Quisicosas
La Marimorena
Lo ideal en la noche de Navidad es un abuelo en bata y un bebé berreando o una cena como la mía ayer, de veinte personas
No hay nada más conmovedor que ese langostino naufragado entre los cojines del sofá del salón, con su aureola de grasa orlando el terciopelo de la tapicería. Muy próximos en el podio olímpico de la Navidad están el trozo de cordero engastado en el parqué y la lasca de turrón duro pendiendo de la cortina, como una condecoración castrense. Una casa española sin pecios tras la batalla de Nochebuena no merece ese nombre.
Es imposible explicarles a los parientes alemanes ese afán nuestro de juntarnos, cuantos más mejor, en un recinto común, a poder ser estrecho como cajón de sardinas arenques. Para tamaña hazaña se arrastran mesas desde la terraza o la cocina, se piden sillas prestadas a los vecinos y se flanquean las insuficientes copas con vasos de cartón. Lo ideal es que los platos se rocen entre sí y los cubiertos se agazapen sin quedar a la vista, tan comprimidos como los comensales. También, que al final falten cordero o cochino y dos cuñados acaben repartiéndose la tajada postrera, como símbolo de armonía pascual. En el ágape se debe acabar con el vino bueno, que debe ser sucedido por caldos menores, al estilo bíblico, y es preceptivo reventar de comida y dulces, hasta que las frutas escarchadas, polvorones y guirlaches le salgan a uno por las orejas.
Mientras, en la gélida Centroeuropa, los matrimonios hieráticos y elegantes comen en la mesa impecablemente vestida y sus ancianos solitarios engullen el menú de la asistencia social mientras preparan el billete postrero a Suiza. Alguna familia cristiana o marginal alcanza los cuatro, cinco comensales. Les resultan ininteligibles nuestros villancicos que festejan las barbas de San José, los pañales del niño, las enaguas de la Virgen o los gitanos que arriman cuatrocientas sillas al portal. En nuestro belén hay viejas con almirez, hombres con cuchillos haciendo botas y pastores que rompen de gozo tres pares de castañuelas.
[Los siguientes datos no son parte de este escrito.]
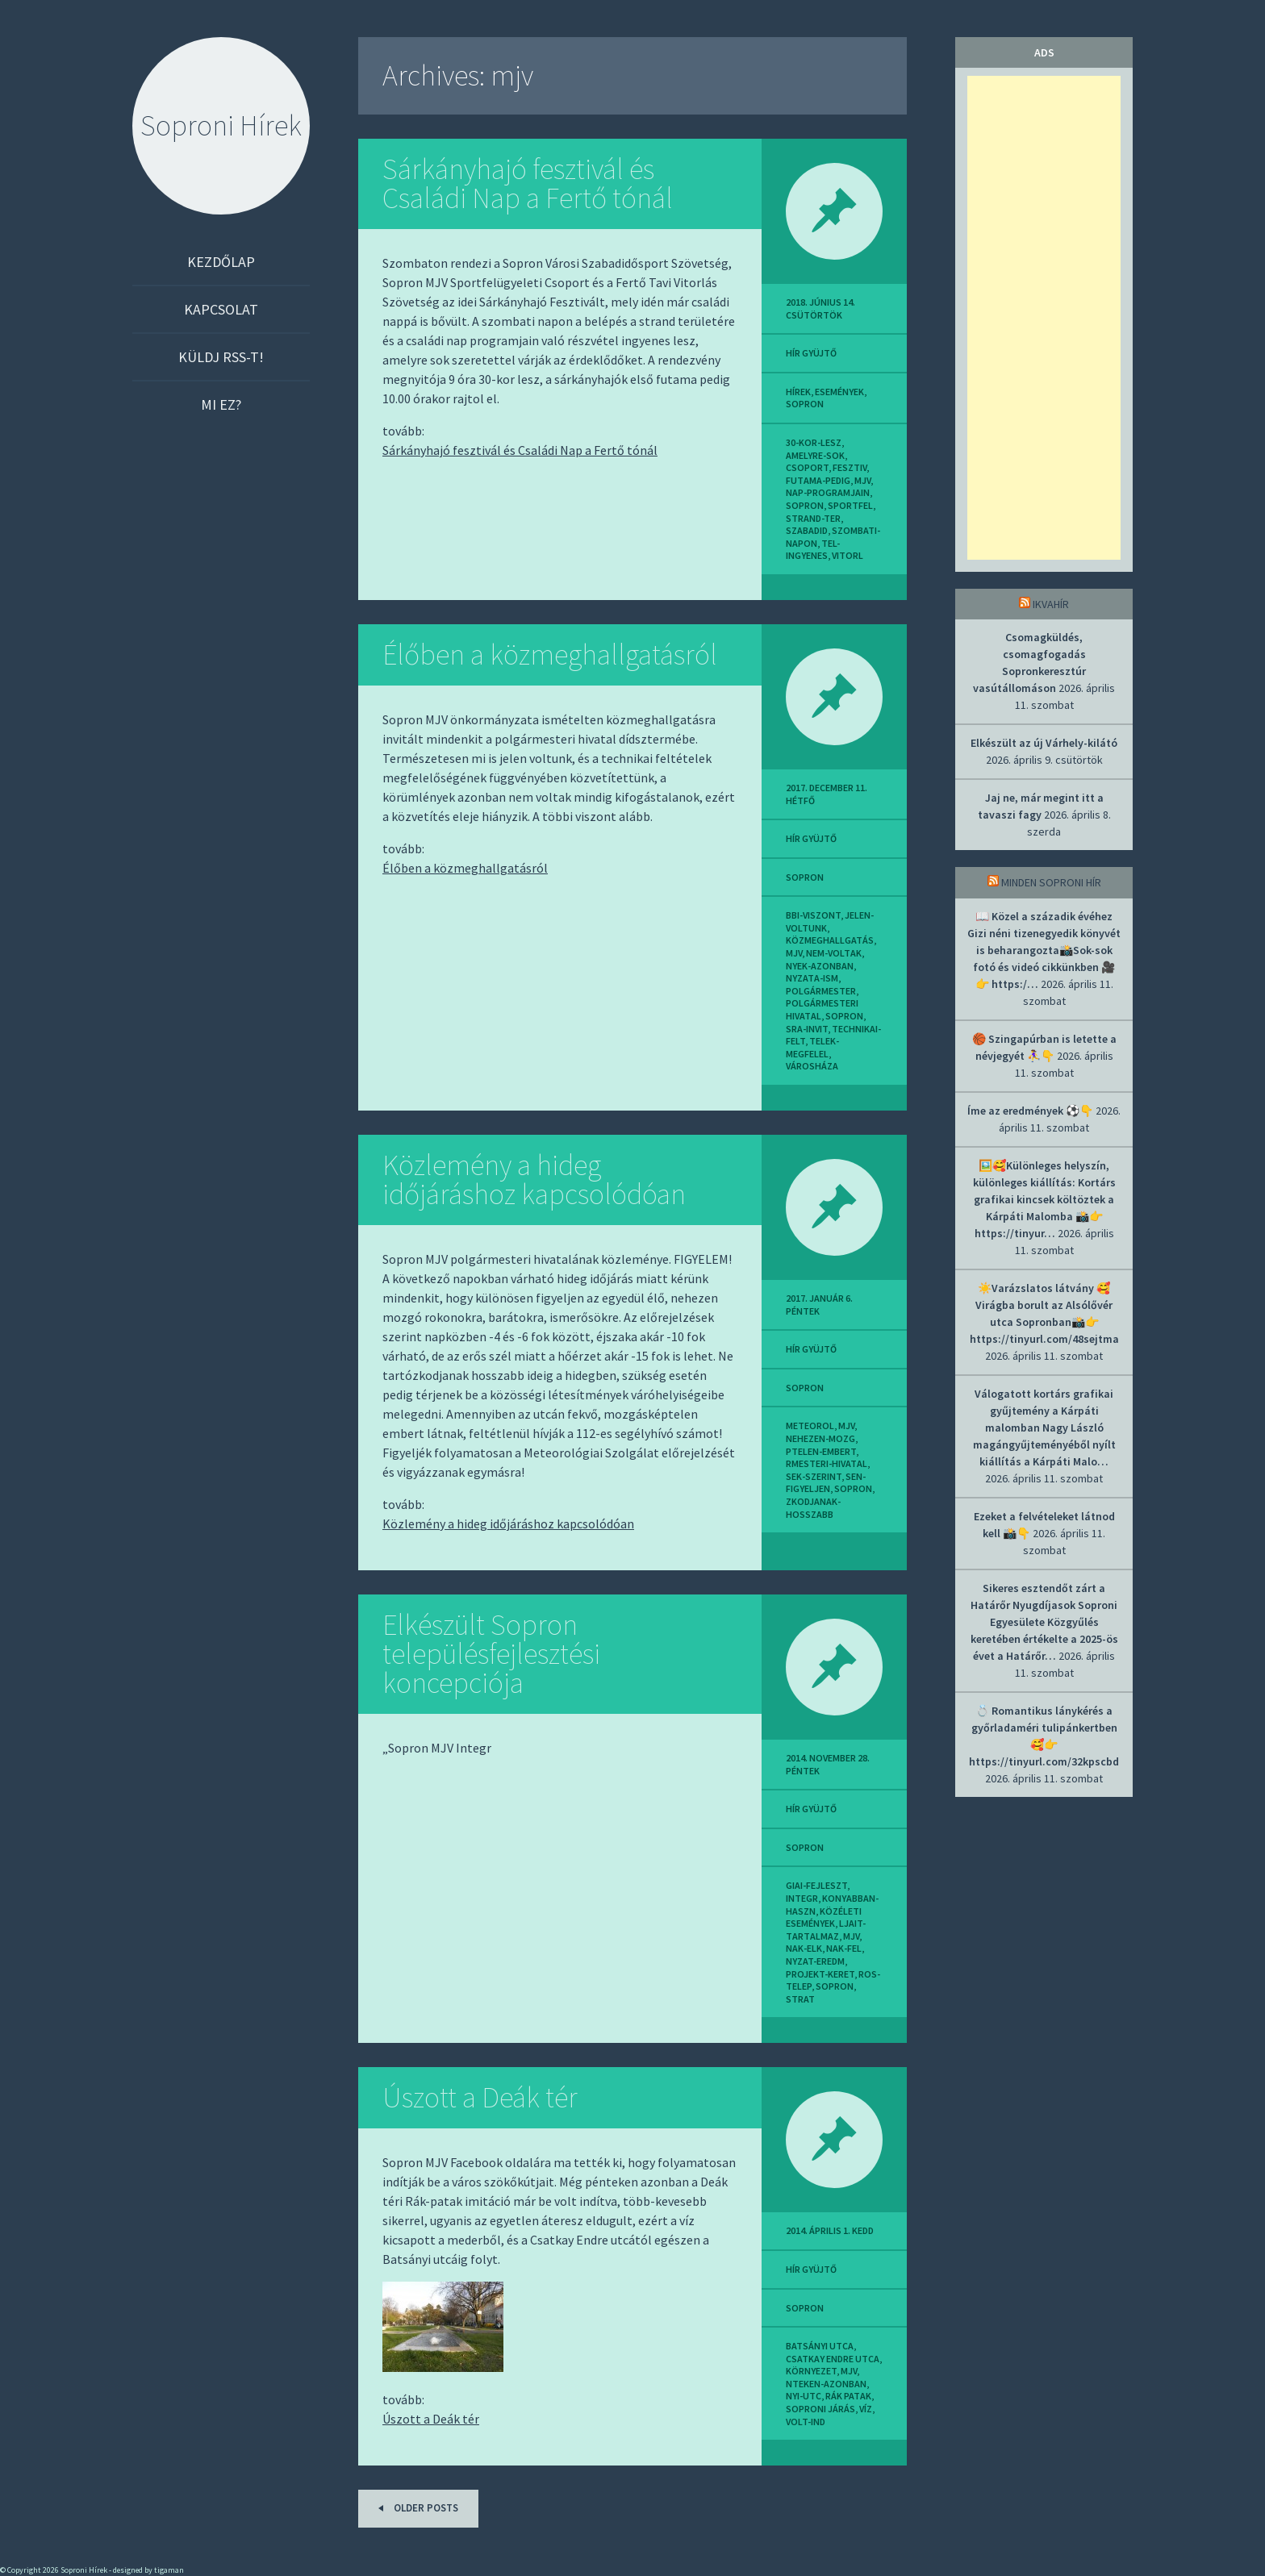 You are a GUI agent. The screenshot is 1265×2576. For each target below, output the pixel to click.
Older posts (415, 2508)
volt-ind (805, 2422)
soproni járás (820, 2409)
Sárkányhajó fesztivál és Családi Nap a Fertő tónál (527, 183)
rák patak (848, 2396)
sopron (805, 404)
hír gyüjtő (811, 353)
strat (800, 1999)
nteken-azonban (826, 2384)
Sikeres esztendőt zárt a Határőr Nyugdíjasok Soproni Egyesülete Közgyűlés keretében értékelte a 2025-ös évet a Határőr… (1044, 1622)
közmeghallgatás (830, 940)
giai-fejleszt (816, 1885)
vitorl (847, 555)
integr (802, 1898)
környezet (811, 2371)
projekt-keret (820, 1974)
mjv (862, 480)
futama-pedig (818, 480)
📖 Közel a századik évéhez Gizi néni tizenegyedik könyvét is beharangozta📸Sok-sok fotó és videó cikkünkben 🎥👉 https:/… (1044, 950)
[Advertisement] (1044, 318)
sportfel (850, 505)
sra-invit (807, 1029)
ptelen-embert (821, 1451)
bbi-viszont (813, 915)
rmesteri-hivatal (826, 1463)
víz (865, 2409)
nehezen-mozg (820, 1438)
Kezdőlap (221, 261)
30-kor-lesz (813, 442)
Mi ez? (221, 404)
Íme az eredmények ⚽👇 (1030, 1110)
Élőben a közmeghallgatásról (549, 654)
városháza (812, 1066)
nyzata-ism (812, 978)
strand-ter (813, 518)
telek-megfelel (812, 1047)
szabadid (807, 530)
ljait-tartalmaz (826, 1929)
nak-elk (804, 1948)
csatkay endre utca (832, 2359)
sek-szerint (813, 1476)
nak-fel (844, 1948)
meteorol (810, 1425)
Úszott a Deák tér (480, 2097)
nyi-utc (803, 2396)
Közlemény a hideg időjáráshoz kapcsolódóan (534, 1179)
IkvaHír (1051, 604)
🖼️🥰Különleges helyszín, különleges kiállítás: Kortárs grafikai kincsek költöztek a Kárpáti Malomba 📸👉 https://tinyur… (1044, 1199)
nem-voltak (834, 953)
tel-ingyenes (813, 549)
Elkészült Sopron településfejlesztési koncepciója (491, 1654)
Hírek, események (825, 392)
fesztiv (849, 467)
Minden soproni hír (1051, 882)
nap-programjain (828, 492)
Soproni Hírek (221, 125)
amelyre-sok (815, 455)
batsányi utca (820, 2346)
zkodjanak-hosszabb (813, 1507)
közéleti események (824, 1917)
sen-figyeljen (826, 1482)
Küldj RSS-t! (221, 357)
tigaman (169, 2570)
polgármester (821, 991)
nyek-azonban (820, 966)
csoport (807, 467)
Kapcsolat (221, 309)
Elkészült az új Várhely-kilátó (1044, 743)
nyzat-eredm (815, 1961) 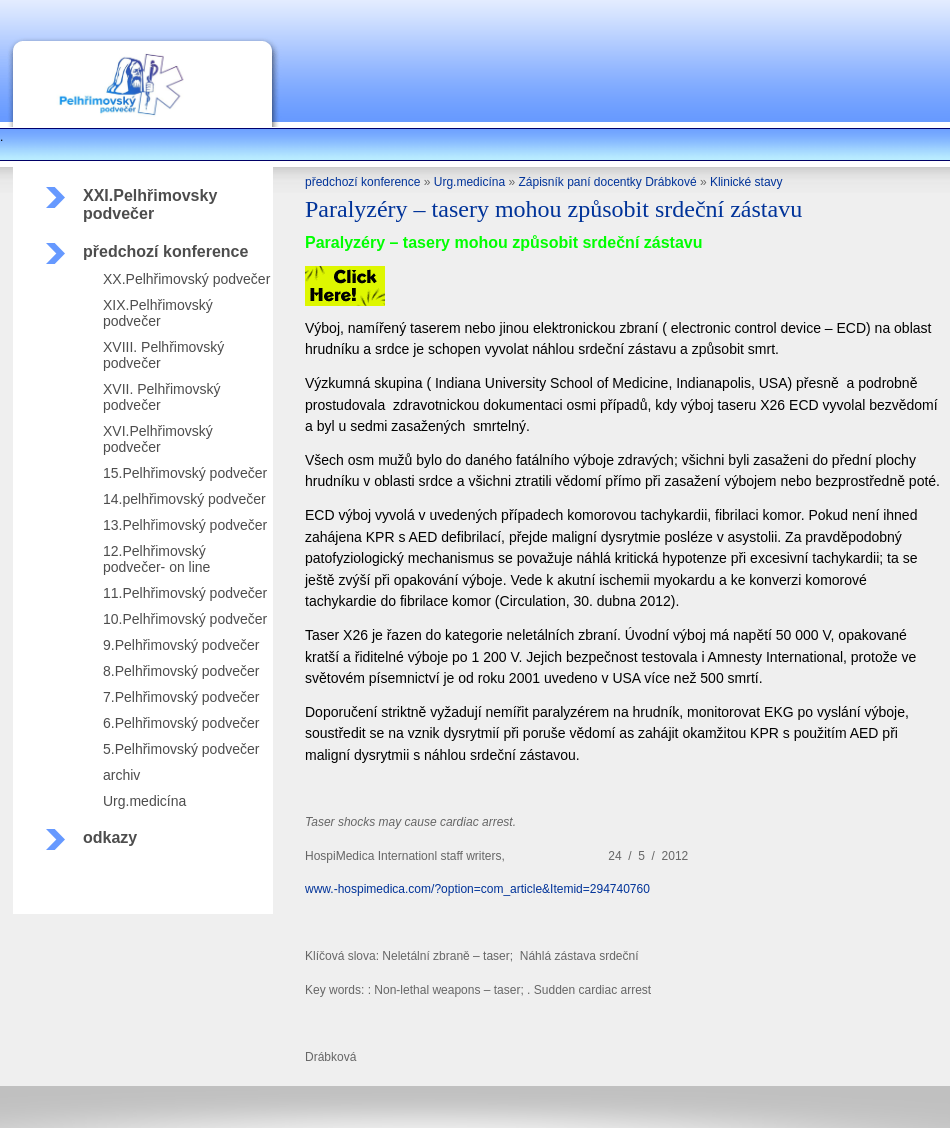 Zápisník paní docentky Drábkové (607, 182)
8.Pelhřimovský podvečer (181, 671)
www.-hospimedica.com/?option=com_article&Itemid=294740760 (477, 889)
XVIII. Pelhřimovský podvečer (163, 355)
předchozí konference (165, 251)
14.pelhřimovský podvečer (184, 499)
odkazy (110, 837)
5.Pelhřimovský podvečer (181, 749)
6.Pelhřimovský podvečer (181, 723)
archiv (121, 775)
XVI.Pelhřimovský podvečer (158, 439)
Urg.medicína (144, 801)
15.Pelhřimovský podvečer (185, 473)
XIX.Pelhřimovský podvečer (158, 313)
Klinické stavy (746, 182)
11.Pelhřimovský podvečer (185, 593)
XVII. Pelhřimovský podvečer (161, 397)
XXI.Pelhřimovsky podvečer (150, 204)
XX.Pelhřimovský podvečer (186, 279)
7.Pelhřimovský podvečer (181, 697)
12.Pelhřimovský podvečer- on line (156, 559)
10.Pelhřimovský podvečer (185, 619)
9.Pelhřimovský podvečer (181, 645)
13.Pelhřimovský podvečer (185, 525) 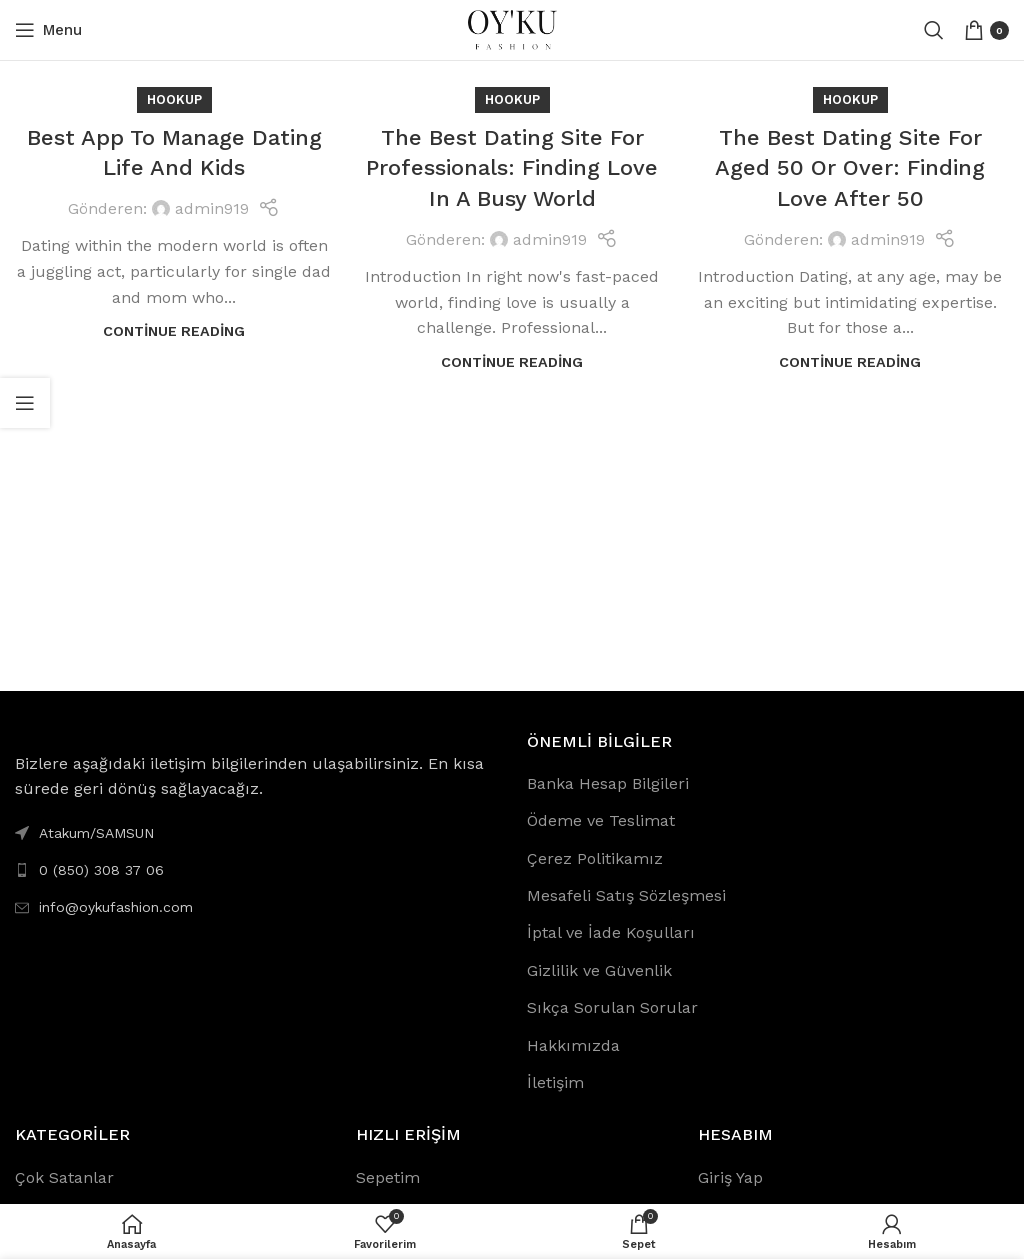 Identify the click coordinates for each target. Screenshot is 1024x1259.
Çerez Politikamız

Lo ideal en la noche de Navidad es un abuelo en bata y un bebé berreando o una cena como la mía ayer, de veinte personas, entre ellas un chino invitado por mi hermana Constanza, el mendigo de la parroquia y la madre berlinesa de mi cuñado Georg. La mañana de Pascua nos sorprendió llenando el cuarto friegaplatos, amontonando bolsas de basura, sacando cascos al contenedor de vidrio y reciclando sobras para cinco días de croquetas y sopas de menudillos.
Este afán nacional por hacinarse, con su poquito de tensión familiar, que hace a veces del ambiente un jarrón de cristal a punto de quebrarse, nos arrima a Sicilia y Nápoles, Grecia y Oriente Medio y nos hace huéspedes de un portal con bueyes y mulas, Reyes Magos y pastores armando la Marimorena. Montando, exactamente, la de Dios es Cristo.